Basada en esa misma ficción de la fraternidad humana y practicando la misma abstracción respecto de las asimetrías que padecen los seres humanos de carne y hueso, damos con el multiculturalismo pluralista, que es de hecho el que mayoritariamente orienta las políticas educativas oficiales presentadas bajo la marca multicultural. Esa variable hace un elogio simplista de la diversidad cultural, pero sin dejar de escamotear las violencias y las injusticias que afectan a la inmensa mayoría de sus representantes. Otra variable del multiculturalismo sería la esencialista de izquierdas, víctima de una ilusión cándida y esquematizante de la pluralidad cultural, que asignaría virtudes naturales de verdad y franqueza a cada una de las minorías oprimidas, con lo que ello conlleva de obstáculo para la acción conjunta en pos de una sociedad más justa.

Luego de ese desglose de los multiculturalismos pervertidos o desviados, los autores nos invitan a un recorrido por lo que se afirma como el multicuturalismo bien temperado. Éste –presentado como multiculturalismo teórico– emana de una aplicación al campo de la diversidad humana de los postulados de la sociología crítica, la Escuela de Frankfurt –Adorno, Marcuse, Horkheimer–, más las tendencias neomarxistas que se agrupan bajo el sello de los llamados estudios culturales, todo con toques de ese tono habitual de la pedagogía redentorista de los discípulos de Freire. El multiculturalismo teórico concibe la heterogeneidad cultural como un factor más en la definición y orientación de los procesos sociales, la articula con las realidades concretas marcadas por la opresión y la complica en las dinámicas transformadoras que aspiran a la construcción de una sociedad cuanto más igualitaria mejor.   

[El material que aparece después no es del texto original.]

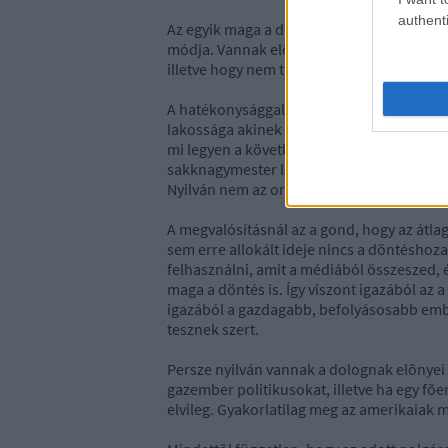
authenti
Az egyik maga a demokrácia. Ez egy hatal
módja. Vannak elõnyei és hátrányai, a le
illetve hogy nem túl hatákony.
A hatékonysággal kapcsolatos problémára a
lakossága akinek a szeme elõtt egy monito
mi legyen a következõ lépés, és azt lépik
sakknagymester lép.
Nyilván nem az ország fog nyerni.
A megvalósításnál az a gond, hogy az átl
sem erre allokált ideje nincs a döntéshoza
felhasználni, amit a médiából összeszed,
maga a döntés is. Így viszont igazából az
igazából a gazdagabb, befolyásosabb emb
tesznek szert.
Persze nyilván vannak a dolognak elõnyei is
gazember politikusokat, illetve ha egy fõe
elvileg. Gyakorlatilag meg az amerikaiak m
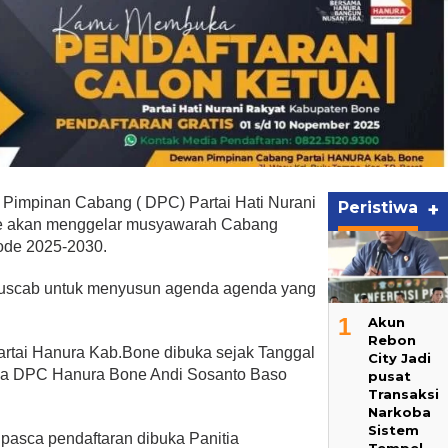
Pimpinan Cabang ( DPC) Partai Hati Nurani
Peristiwa
+
ne akan menggelar musyawarah Cabang
iode 2025-2030.
uscab untuk menyusun agenda agenda yang
1
Akun
Rebon
rtai Hanura Kab.Bone dibuka sejak Tanggal
City Jadi
tua DPC Hanura Bone Andi Sosanto Baso
pusat
Transaksi
Narkoba
Sistem
 pasca pendaftaran dibuka Panitia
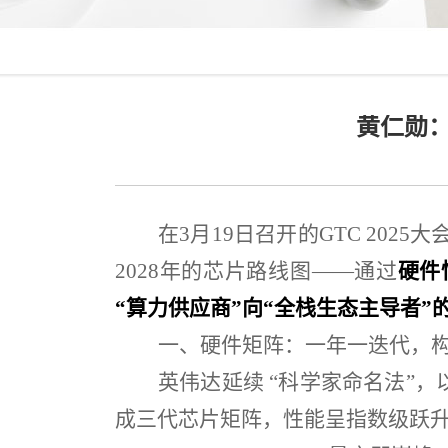
黄仁勋：
在
3
月
19
日召开的
GTC 2025
大
2028
年的芯片路线图
——
通过
硬件
“
算力供应商
”
向
“
全栈生态主导者
”
一、硬件矩阵：一年一迭代，
英伟达延续
“
科学家命名法
”
，
成三代芯片矩阵，性能呈指数级跃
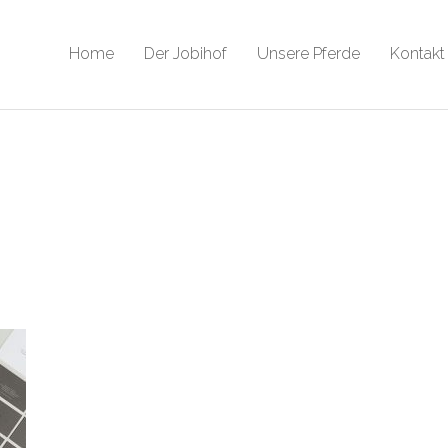
Home
Der Jobihof
Unsere Pferde
Kontakt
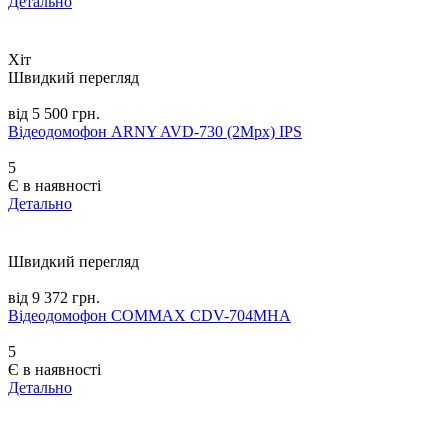
Детально
Хіт
Швидкий перегляд
від 5 500 грн.
Відеодомофон ARNY AVD-730 (2Mpx) IPS
5
Є в наявності
Детально
Швидкий перегляд
від 9 372 грн.
Відеодомофон COMMAX CDV-704MHA
5
Є в наявності
Детально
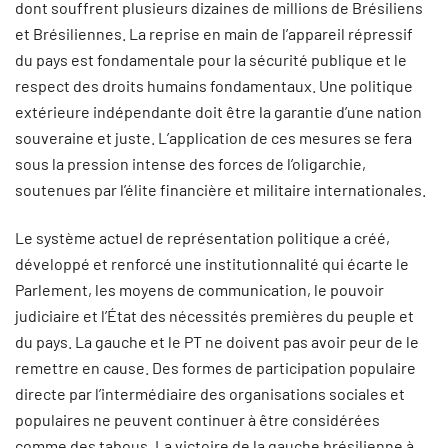
dont souffrent plusieurs dizaines de millions de Brésiliens
et Brésiliennes. La reprise en main de l’appareil répressif
du pays est fondamentale pour la sécurité publique et le
respect des droits humains fondamentaux. Une politique
extérieure indépendante doit être la garantie d’une nation
souveraine et juste. L’application de ces mesures se fera
sous la pression intense des forces de l’oligarchie,
soutenues par l’élite financière et militaire internationales.
Le système actuel de représentation politique a créé,
développé et renforcé une institutionnalité qui écarte le
Parlement, les moyens de communication, le pouvoir
judiciaire et l’État des nécessités premières du peuple et
du pays. La gauche et le PT ne doivent pas avoir peur de le
remettre en cause. Des formes de participation populaire
directe par l’intermédiaire des organisations sociales et
populaires ne peuvent continuer à être considérées
comme des tabous. La victoire de la gauche brésilienne à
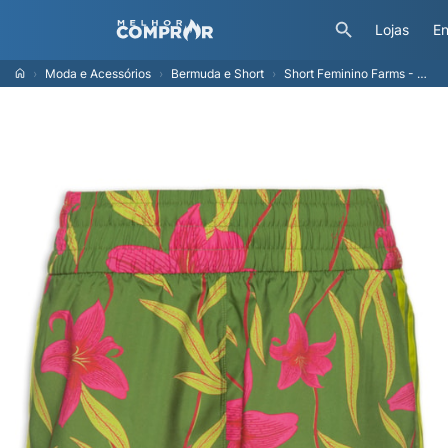
Lojas
En
Moda e Acessórios
Bermuda e Short
Short Feminino Farms - Verde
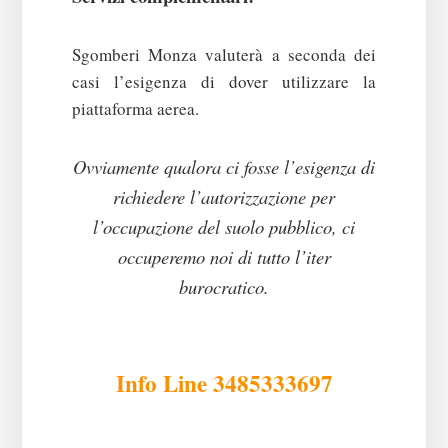
Sgomberi Monza valuterà a seconda dei
casi l’esigenza di dover utilizzare la
piattaforma aerea.
Ovviamente qualora ci fosse l’esigenza di
richiedere l’autorizzazione per
l’occupazione del suolo pubblico, ci
occuperemo noi di tutto l’iter
burocratico.
Info Line 3485333697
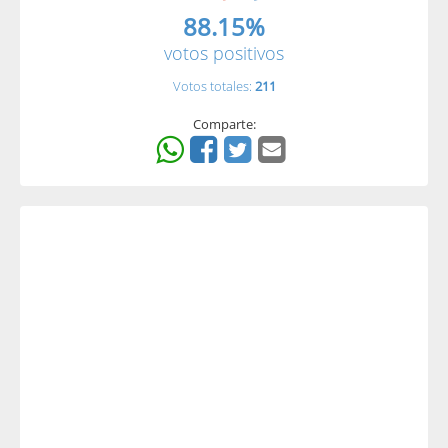
88.15%
votos positivos
Votos totales:
211
Comparte:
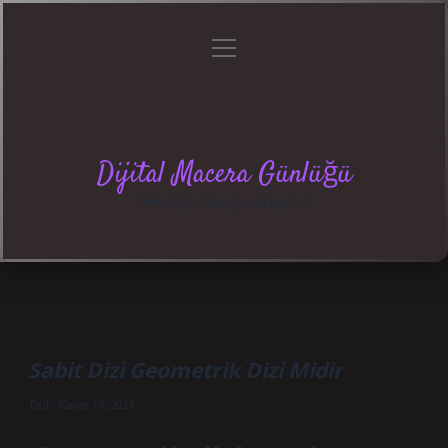
menüyü
Anasayfa
Gizlilik
Yasal
Hakkımızda
aç
Politikası
Uyarı
Dijital Macera Günlüğü
Teknolojiyle dolu eğlenceli keşifler!
Sabit Dizi Geometrik Dizi Midir
Tarih: Kasım 14, 2024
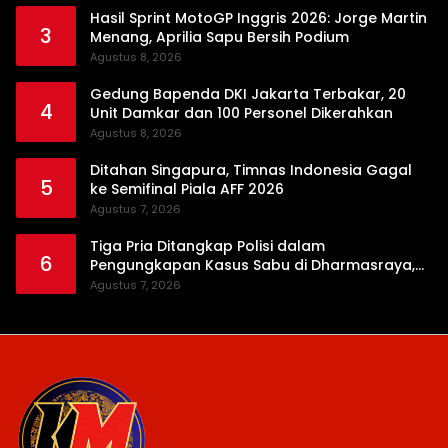
Hasil Sprint MotoGP Inggris 2026: Jorge Martin
3
Menang, Aprilia Sapu Bersih Podium
Agustus 8, 2026
Gedung Bapenda DKI Jakarta Terbakar, 20
4
Unit Damkar dan 100 Personel Dikerahkan
Agustus 8, 2026
Ditahan Singapura, Timnas Indonesia Gagal
5
ke Semifinal Piala AFF 2026
Agustus 7, 2026
Tiga Pria Ditangkap Polisi dalam
6
Pengungkapan Kasus Sabu di Dharmasraya,
Timbangan Digital hingga Bong Disita
Agustus 7, 2026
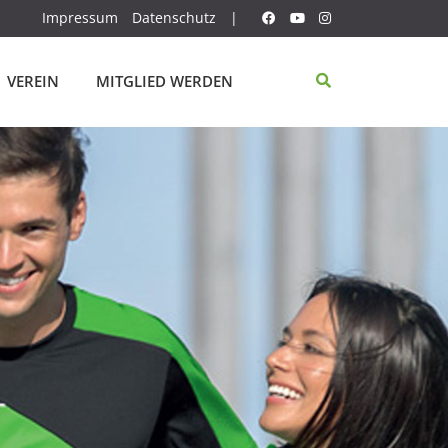
Impressum
Datenschutz
|
VEREIN
MITGLIED WERDEN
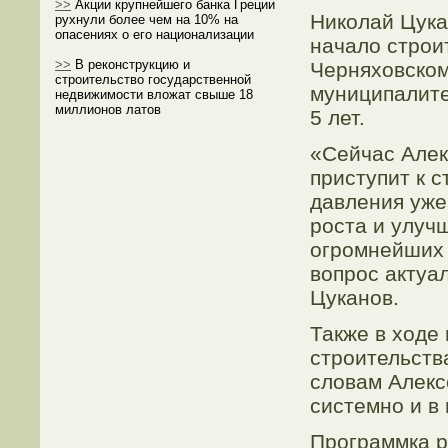
>>
Акции крупнейшего банка Греции
Николай Цука
рухнули более чем на 10% на
опасениях о его национализации
начало строи
>>
В реконструкцию и
Черняховском
строительство государственной
муниципалите
недвижимости вложат свыше 18
миллионов латов
5 лет.
«Сейчас Алек
приступит к 
давления уже
роста и улуч
огромнейших 
вопрос актуа
Цуканов.
Также в ходе
строительств
словам Алекс
системно и в
Программка р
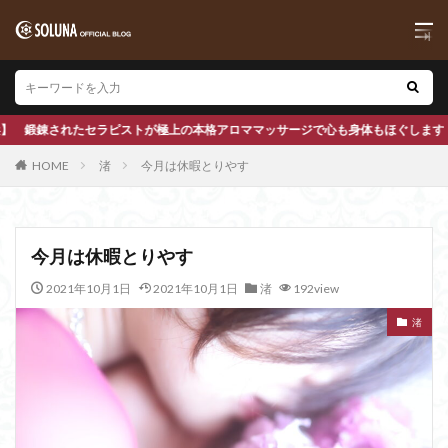
マッサージで心も身体もほぐします
HOME
渚
今月は休暇とりやす
今月は休暇とりやす
2021年10月1日
2021年10月1日
渚
192view
渚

La virtud y el defecto de la obra son los mismos: esa inequívoca voluntad de ofrecerse como libro de instrucciones del «buen multiculturalismo», justiciero y libertador, al servicio de la emancipación de los pobres y esclavizados y de la elevación moral de la sociedad. Ese fervor militante no deja de tener sus inconvenientes, precisamente por su escasa capacidad dialéctica, por su irremediable ingenuidad a la hora de enfrentarse con la complejidad de lo real, por el empleo acrítico que hace de sus materiales teóricos de partida, por el entusiasmo más bien místico que se agita en sus reflexiones. Una obra ésta que puede constituirse en un inmejorable útil para quiénes estén ansiosos de encontrar en las teorías esa claridad que los hechos nunca desprenderán, una herramienta que ayudará a que mejoren su labor todos aquellos que han recibido la sagrada misión de salvar a los parias de su postración actual.